Blinken Desak PBB Minta Rusia Tak Gunakan Laut Hitam sebagai 'Alat Pemerasan'

Menteri Luar Negeri AS Antony Blinken memberikan konferensi pers sebagai presiden Dewan Keamanan PBB di markas PBB New York, Kamis, 3 Agustus 2023.

Menteri Luar Negeri AS Antony Blinken hari Kamis (3/8) mendesak semua negara anggota Perserikatan Bangsa Bangsa (PBB) untuk memberi tahu Rusia agar berhenti menggunakan Laut Hitam sebagai alat pemerasan setelah negara itu keluar dari kesepakatan yang memungkinkan Ukraina mengirim secara aman pasokan biji-bijian ke pasar dunia.

“Setiap anggota PBB seharusnya memberi tahu Moskow: ‘Cukup,’” ungkap Blinken saat mengetuai pertemuan Dewan Keamanan PBB untuk membahas isu kelaparan dan kerawanan pangan akibat konflik.

“Cukup, jangan lagi menggunakan Laut Hitam sebagai alat pemerasan; cukup, jangan lagi menjadikan orang-orang paling rentan di dunia sebagai alat tawar; cukup untuk perang yang tidak dapat dibenarkan ini,” katanya di hadapan kelima belas anggota badan PBB tersebut.

Blinken mengumumkan bahwa hampir 90 negara telah mendukung komunike pendek yang disusun oleh AS, di mana mereka berkomitmen “untuk mengambil tindakan demi mengakhiri penggunaan pangan sebagai senjata perang dan kelaparan masyarakat sipil sebagai taktik perang.”

BACA JUGA: Lagi, Drone-drone Rusia Hantam Pelabuhan dan Gudang Biji-bijian Ukraina

Meskipun AS, Uni Eropa dan negara lainnya menuduh Rusia menggunakan pangan sebagai senjata perang dengan memperburuk krisis pangan dunia ketika negara itu menginvasi Ukraina pada Februari 2022, komunike AS itu tidak secara khusus menyebut negara mana pun.

Rusia bulan lalu keluar dari sebuah kesepakatan yang telah mengizinkan ekspor biji-bijian Ukraina melalui Laut Hitam secara aman selama setahun terakhir.
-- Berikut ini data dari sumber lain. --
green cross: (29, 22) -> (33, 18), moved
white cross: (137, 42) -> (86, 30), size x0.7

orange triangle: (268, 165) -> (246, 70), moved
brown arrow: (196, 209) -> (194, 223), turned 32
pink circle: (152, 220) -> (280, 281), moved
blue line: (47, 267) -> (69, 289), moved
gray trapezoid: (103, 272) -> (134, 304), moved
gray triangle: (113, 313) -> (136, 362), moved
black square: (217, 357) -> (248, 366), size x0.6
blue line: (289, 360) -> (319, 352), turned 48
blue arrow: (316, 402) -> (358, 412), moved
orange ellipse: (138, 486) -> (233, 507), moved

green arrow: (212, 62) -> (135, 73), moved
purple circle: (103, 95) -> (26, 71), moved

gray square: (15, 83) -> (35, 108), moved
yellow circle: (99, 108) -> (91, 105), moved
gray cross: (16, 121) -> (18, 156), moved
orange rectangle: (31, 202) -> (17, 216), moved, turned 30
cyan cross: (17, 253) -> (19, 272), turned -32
Kesepakatan yang dimediasi PBB dan Turki itu bertujuan untuk meringankan krisis pangan dunia menyusul invasi Rusia ke Ukraina.
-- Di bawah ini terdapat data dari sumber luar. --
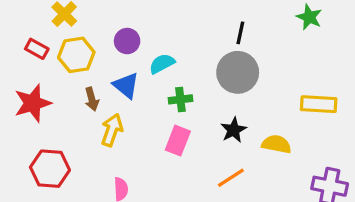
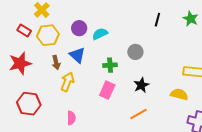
black line: (240, 33) -> (157, 20), moved
cyan semicircle: (162, 64) -> (100, 34), moved
gray circle: (238, 72) -> (135, 52), moved, size x0.6
yellow semicircle: (276, 144) -> (179, 94), moved

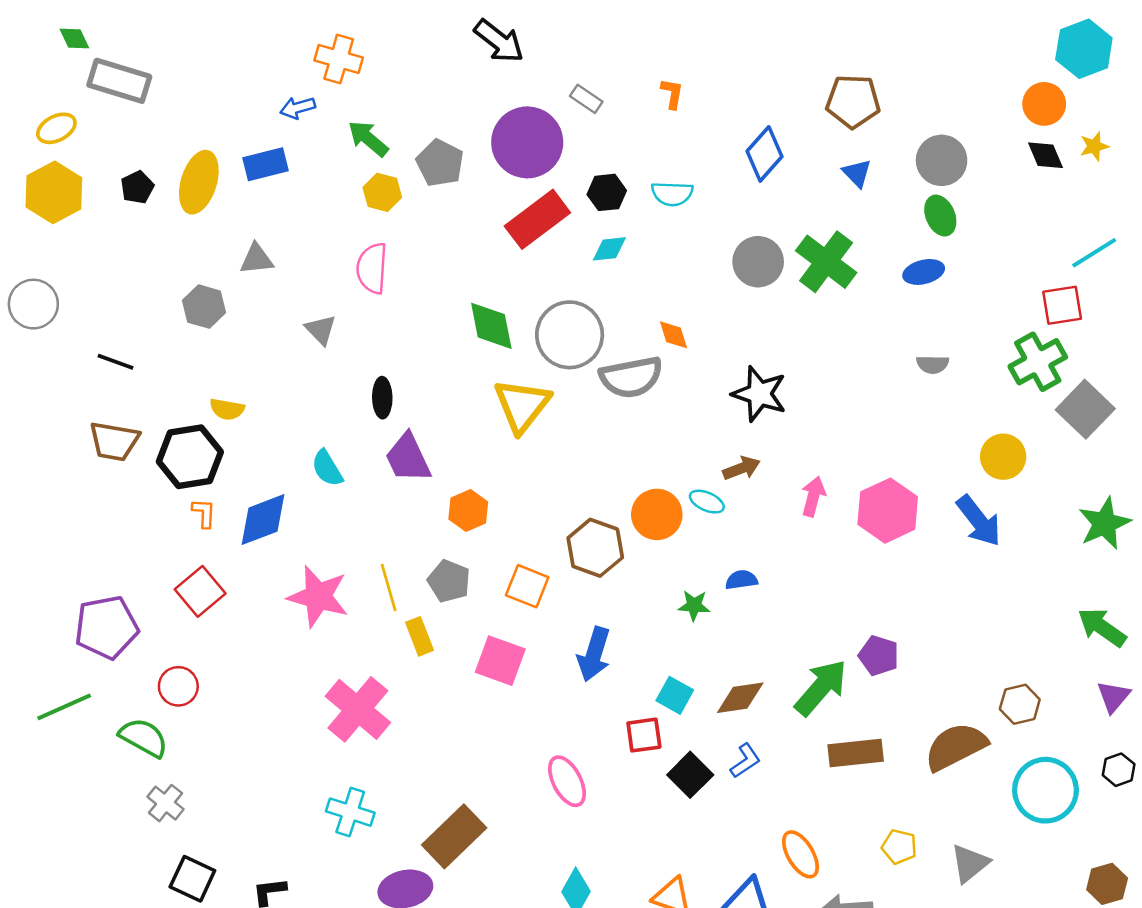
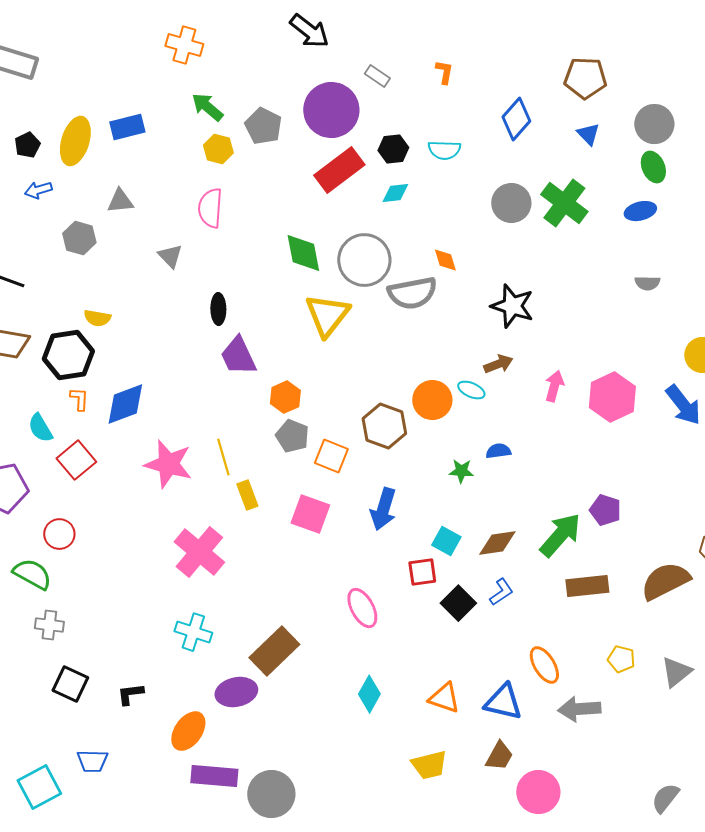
blue arrow: (298, 108) -> (38, 190), moved
cyan semicircle: (327, 468) -> (40, 428), moved
gray pentagon: (449, 581) -> (292, 436), moved
gray cross: (165, 803) -> (49, 625), turned -32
Ukraina dan Rusia sama-sama eksportir utama biji-bijian.

Setelah keluar, Rusia mulai menarget pelabuhan-pelabuhan Ukraina dan infrastruktur biji-bijian di Laut Hitam dan Sungai Danube. Akibatnya, harga biji-

bijian di dunia melonjak. Moskow sudah mengatakan, jika tuntutannya untuk meningkatkan ekspor biji-bijian dan pupuknya sendiri dipenuhi, maka negara itu akan mempertimbangkan untuk memulihkan perjanjian Laut Hitam.
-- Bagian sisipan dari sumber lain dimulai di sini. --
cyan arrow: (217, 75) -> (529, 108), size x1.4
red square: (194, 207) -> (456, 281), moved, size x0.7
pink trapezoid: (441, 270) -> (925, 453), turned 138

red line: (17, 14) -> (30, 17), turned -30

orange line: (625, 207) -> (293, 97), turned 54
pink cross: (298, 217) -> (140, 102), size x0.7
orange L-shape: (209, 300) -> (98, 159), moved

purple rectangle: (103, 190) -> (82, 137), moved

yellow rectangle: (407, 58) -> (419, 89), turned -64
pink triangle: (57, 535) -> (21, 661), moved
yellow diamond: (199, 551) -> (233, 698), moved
“Kremlin mengklaim bahwa mereka mengakhiri perjanjian itu karena sanksi internasional membatasi ekspor pertaniannya,” kata Blinken. “Pada kenyataannya, sanksi itu secara eksplisit mengecualikan pangan dan pupuk.”

“Ketika mereka meninggalkan inisiatif itu, Rusia sedang mengekspor lebih banyak biji-bijian dengan harga yang lebih tinggi dari sebelumnya,” tambahnya.

BACA JUGA: Inggris Katakan Rusia Mungkin Persiapkan Blokade Laut Hitam  

Moskow mengatakan, pembatasan akses pembayaran, logistik dan asuransi menjadi halangan ekspor pertaniannya.

Dewan Keamanan pada hari Kamis juga mengadopsi pernyataan resmi yang disetujui secara konsensus terkait kerawanan pangan akibat konflik, termasuk kelaparan di situasi konflik bersenjata.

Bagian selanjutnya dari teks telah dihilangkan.